■ **DATA TO USE**:
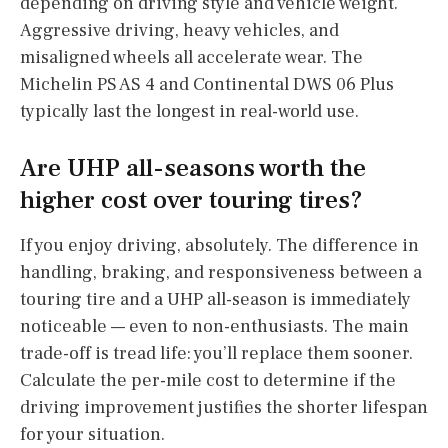
depending on driving style and vehicle weight.
Aggressive driving, heavy vehicles, and
misaligned wheels all accelerate wear. The
Michelin PS AS 4 and Continental DWS 06 Plus
typically last the longest in real-world use.
Are UHP all-seasons worth the
higher cost over touring tires?
If you enjoy driving, absolutely. The difference in
handling, braking, and responsiveness between a
touring tire and a UHP all-season is immediately
noticeable — even to non-enthusiasts. The main
trade-off is tread life: you’ll replace them sooner.
Calculate the per-mile cost to determine if the
driving improvement justifies the shorter lifespan
for your situation.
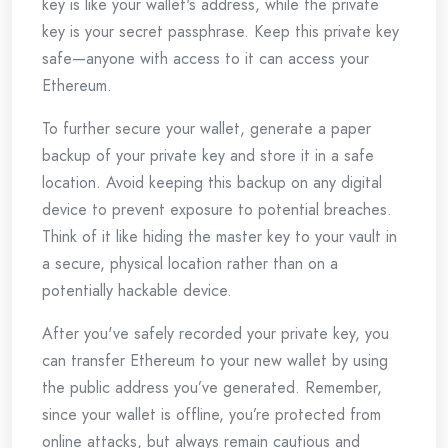
key is like your wallet's address, while the private
key is your secret passphrase. Keep this private key
safe—anyone with access to it can access your
Ethereum.
To further secure your wallet, generate a paper
backup of your private key and store it in a safe
location. Avoid keeping this backup on any digital
device to prevent exposure to potential breaches.
Think of it like hiding the master key to your vault in
a secure, physical location rather than on a
potentially hackable device.
After you've safely recorded your private key, you
can transfer Ethereum to your new wallet by using
the public address you’ve generated. Remember,
since your wallet is offline, you’re protected from
online attacks, but always remain cautious and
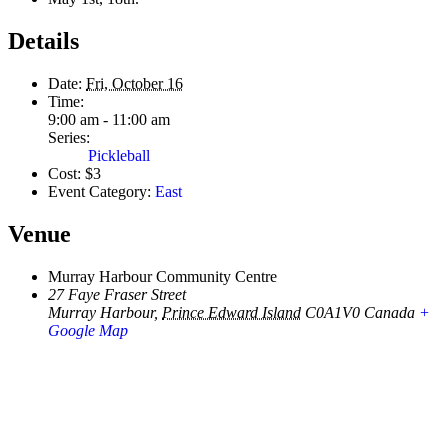
Details
Date:
Fri, October 16
Time:
9:00 am - 11:00 am
Series:
Pickleball
Cost:
$3
Event Category:
East
Venue
Murray Harbour Community Centre
27 Faye Fraser Street
Murray Harbour
,
Prince Edward Island
C0A1V0
Canada
+
Google Map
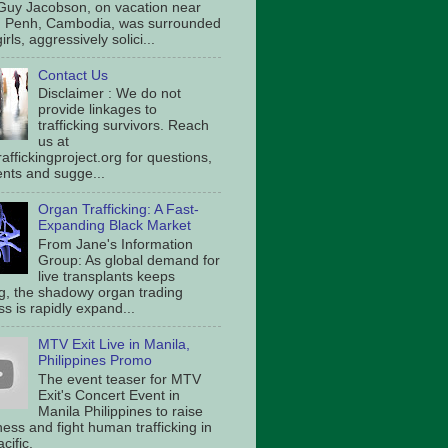
Guy Jacobson, on vacation near
 Penh, Cambodia, was surrounded
irls, aggressively solici...
Contact Us
Disclaimer : We do not
provide linkages to
trafficking survivors. Reach
us at
affickingproject.org for questions,
ts and sugge...
Organ Trafficking: A Fast-
Expanding Black Market
From Jane's Information
Group: As global demand for
live transplants keeps
g, the shadowy organ trading
s is rapidly expand...
MTV Exit Live in Manila,
Philippines Promo
The event teaser for MTV
Exit's Concert Event in
Manila Philippines to raise
ess and fight human trafficking in
cific.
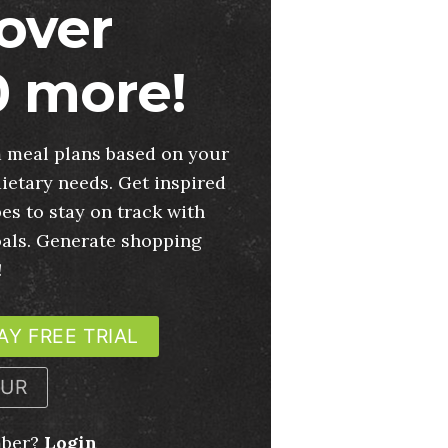
over
 more!
 meal plans based on your
ietary needs. Get inspired
es to stay on track with
oals. Generate shopping
!
AY FREE TRIAL
OUR
mber?
Login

■ **EXERCISE**: Print the listing word for word but skip its pictures.

■ **WRITTEN REPLY**:
depending on driving style and vehicle weight.
Aggressive driving, heavy vehicles, and
misaligned wheels all accelerate wear. The
Michelin PS AS 4 and Continental DWS 06 Plus
typically last the longest in real-world use.
Are UHP all-seasons worth the
higher cost over touring tires?
If you enjoy driving, absolutely. The difference in
handling, braking, and responsiveness between a
touring tire and a UHP all-season is immediately
noticeable — even to non-enthusiasts. The main
trade-off is tread life: you’ll replace them sooner.
Calculate the per-mile cost to determine if the
driving improvement justifies the shorter lifespan
for your situation.
key is like your wallet's address, while the private
key is your secret passphrase. Keep this private key
safe—anyone with access to it can access your
Ethereum.
To further secure your wallet, generate a paper
backup of your private key and store it in a safe
location. Avoid keeping this backup on any digital
device to prevent exposure to potential breaches.
Think of it like hiding the master key to your vault in
a secure, physical location rather than on a
potentially hackable device.
After you've safely recorded your private key, you
can transfer Ethereum to your new wallet by using
the public address you’ve generated. Remember,
since your wallet is offline, you’re protected from
online attacks, but always remain cautious and
Details
Date:
Fri, October 16
Time:
9:00 am - 11:00 am
Series:
Pickleball
Cost:
$3
Event Category:
East
Venue
Murray Harbour Community Centre
27 Faye Fraser Street
Murray Harbour
,
Prince Edward Island
C0A1V0
Canada
+
Google Map
Guy Jacobson, on vacation near
 Penh, Cambodia, was surrounded
irls, aggressively solici...
Contact Us
Disclaimer : We do not
provide linkages to
trafficking survivors. Reach
us at
affickingproject.org for questions,
ts and sugge...
Organ Trafficking: A Fast-
Expanding Black Market
From Jane's Information
Group: As global demand for
live transplants keeps
g, the shadowy organ trading
s is rapidly expand...
MTV Exit Live in Manila,
Philippines Promo
The event teaser for MTV
Exit's Concert Event in
Manila Philippines to raise
ess and fight human trafficking in
cific.
over
 more!
 meal plans based on your
ietary needs. Get inspired
es to stay on track with
oals. Generate shopping
!
AY FREE TRIAL
OUR
mber?
Login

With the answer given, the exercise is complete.